Happy new year, well, at least if you follow the Gregorian calendar. Every new year just before the calendar turns over I get a little nervous. Nothing like the Y2K time, but some tension nevertheless. The systems I take care of at work have been humming fine for years, at least as far as the calendar turn-overs go. But I always wonder about that one program I or a teammate wrote, or the one product we rely on going awry on January 1st.

Maybe a logging subroutine will look for a 2010 subdirectory in vain and crash trying. Or maybe some old product will think 2010 is really 1910 (if it still relies on a 2-digit year format), or vice versa and will make a giant mess of a calculation. Who knows what lurks under the heaps of twisted and long-forgotten code.

To be sure, the industry did have some headaches with 2010. Bank cards in Germany stopped working. Cisco and Symantec had issues with hard-coded dates in some of their products. Fortunately nothing too drastic happened that wasn't fixable and a few days into the new year things seem to be running normally.

As for us, we had one issue with an old internal reporting system which had the future years hard-coded through 2009 but no further. A user reported the crash and we promptly fixed that by extending the years to 2020. I know, we should just fix the code to automatically handle the years, but who has the time when we can just edit the code and append a few extra years to the list. Consider it a human-powered exception handling!

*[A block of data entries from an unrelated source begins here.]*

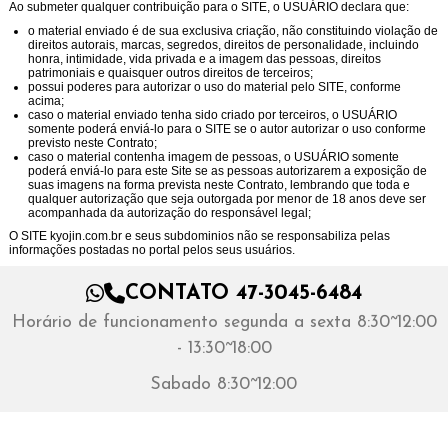
Ao submeter qualquer contribuição para o SITE, o USUÁRIO declara que:
o material enviado é de sua exclusiva criação, não constituindo violação de
direitos autorais, marcas, segredos, direitos de personalidade, incluindo
honra, intimidade, vida privada e a imagem das pessoas, direitos
patrimoniais e quaisquer outros direitos de terceiros;
possui poderes para autorizar o uso do material pelo SITE, conforme
acima;
caso o material enviado tenha sido criado por terceiros, o USUÁRIO
somente poderá enviá-lo para o SITE se o autor autorizar o uso conforme
previsto neste Contrato;
caso o material contenha imagem de pessoas, o USUÁRIO somente
poderá enviá-lo para este Site se as pessoas autorizarem a exposição de
suas imagens na forma prevista neste Contrato, lembrando que toda e
qualquer autorização que seja outorgada por menor de 18 anos deve ser
acompanhada da autorização do responsável legal;
O SITE
kyojin.com.br
e seus subdominios
não se responsabiliza pelas
informações postadas no portal pelos seus usuários.
CONTATO 47-3045-6484
Horário de funcionamento segunda a sexta 8:30~12:00
- 13:30~18:00
Sabado 8:30~12:00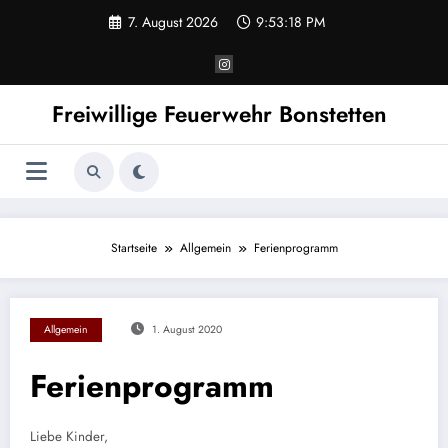
Zum
7. August 2026
9:53:18 PM
Inhalt
springen
Freiwillige Feuerwehr Bonstetten
Startseite
Allgemein
Ferienprogramm
Allgemein
1. August 2020
Ferienprogramm
Liebe Kinder,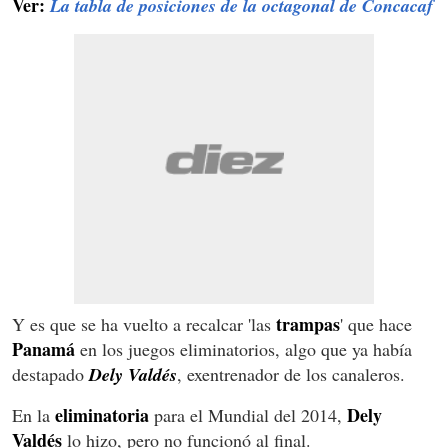
Ver:
La tabla de posiciones de la octagonal de Concacaf
trampas
Y es que se ha vuelto a recalcar 'las
' que hace
Panamá
en los juegos eliminatorios, algo que ya había
destapado
Dely Valdés
, exentrenador de los canaleros.
eliminatoria
Dely
En la
para el Mundial del 2014,
Valdés
lo hizo, pero no funcionó al final.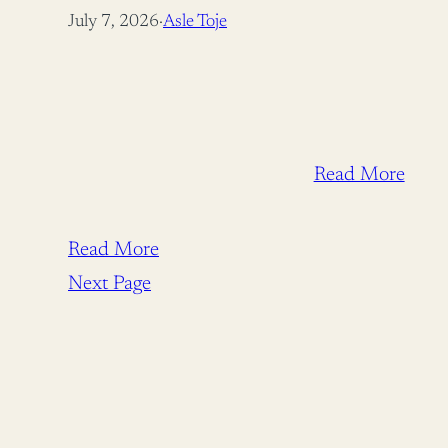
July 7, 2026
·
Asle Toje
Read More
Read More
Next Page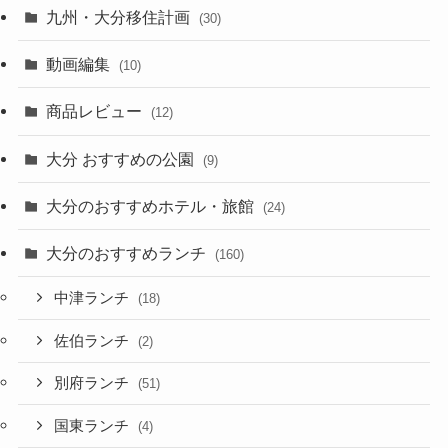
九州・大分移住計画
(30)
動画編集
(10)
商品レビュー
(12)
大分 おすすめの公園
(9)
大分のおすすめホテル・旅館
(24)
大分のおすすめランチ
(160)
中津ランチ
(18)
佐伯ランチ
(2)
別府ランチ
(51)
国東ランチ
(4)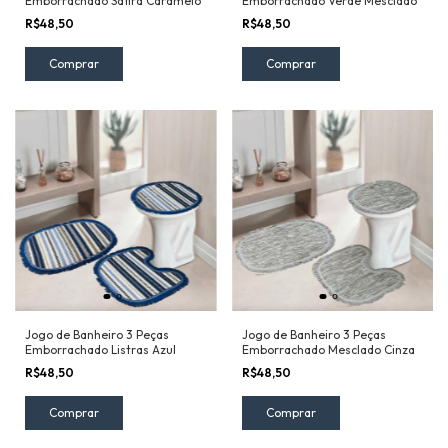
Emborrachado Safira Caramelo
Emborrachado Verde Mesclado
R$48,50
R$48,50
Jogo de Banheiro 3 Peças
Jogo de Banheiro 3 Peças
Emborrachado Listras Azul
Emborrachado Mesclado Cinza
R$48,50
R$48,50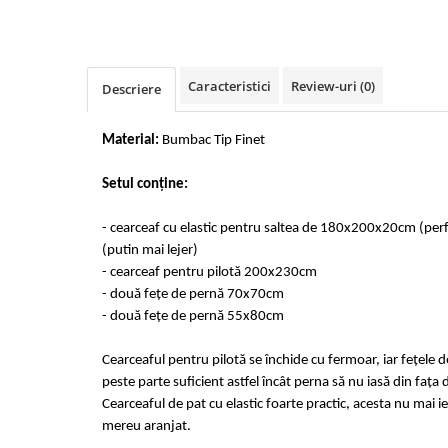
Cearceaf cu elastic 4 piese
Huse De Pat Tricotate 160x200cm
Cearceaf normal 6 piese
Huse De Pat Tricotate 180x200cm
Lenjerii Catifea
Huse Impermeabile
Caracteristici
Review-uri
(0)
Descriere
Cearceaf cu elastic
Huse Impermeabile 160x200cm
Cearceaf normal
Huse Impermeabile 180x200cm
Material:
Bumbac Tip Finet
Lenjerii Pufoase Fluffy/ Rabbit
Bumbac Neted Nesatinat
Setul conține:
Bumbac 100% Poplin Hobby
- cearceaf cu elastic pentru saltea de 180x200x20cm (pe
Bumbac 100%
(putin mai lejer)
Lenjerii Satin Premium
- cearceaf pentru pilotă 200x230cm
- două fețe de pernă 70x70cm
Lenjerii Jacquard
- două fețe de pernă 55x80cm
Lenjerii Matase
Cearceaful pentru pilotă se închide cu fermoar, iar fețele 
Lenjerii Creponate
peste parte suficient astfel încât perna să nu iasă din fața 
Lenjerii pentru PASTE
Cearceaful de pat cu elastic foarte practic, acesta nu mai ie
mereu aranjat.
Set Lenjerie + Draperii Pat Dublu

And so with the exception of that little problem, everything else appears to be OK. Guess that means that I'll be getting another support call in a decade and I'll probably just extend it for another 10 years, like a passport renewal process. After that, either me or the program will have been retired and we'll leave it to the next generation of programmers to tackle the issue. We must leave something for them to feel useful. I mean our predecessors gave us the Y2K challenge forcing us to use a 4-digit year format and it's long way off to Y10K.